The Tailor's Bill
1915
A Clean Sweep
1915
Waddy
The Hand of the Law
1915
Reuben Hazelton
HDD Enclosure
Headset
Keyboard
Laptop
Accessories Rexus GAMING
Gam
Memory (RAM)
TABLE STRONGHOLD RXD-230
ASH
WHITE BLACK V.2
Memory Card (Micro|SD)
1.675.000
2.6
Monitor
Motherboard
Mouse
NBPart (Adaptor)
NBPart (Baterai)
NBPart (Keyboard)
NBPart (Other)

*****

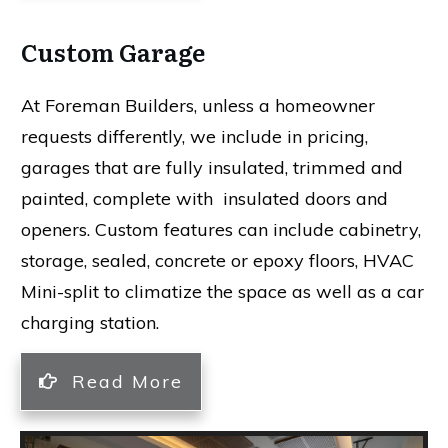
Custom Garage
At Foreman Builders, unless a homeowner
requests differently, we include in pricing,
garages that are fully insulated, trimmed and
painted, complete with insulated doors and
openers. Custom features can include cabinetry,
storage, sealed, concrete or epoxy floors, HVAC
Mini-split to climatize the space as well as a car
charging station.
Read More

*****

# What the task asks
Above are the records; from them, give again exactly the lines from the one containing "WHITE BLACK V.2" to the one containing "NBPart (Other)", both lines included, and nothing more.

# Task output
WHITE BLACK V.2
Memory Card (Micro|SD)
1.675.000
2.6
Monitor
Motherboard
Mouse
NBPart (Adaptor)
NBPart (Baterai)
NBPart (Keyboard)
NBPart (Other)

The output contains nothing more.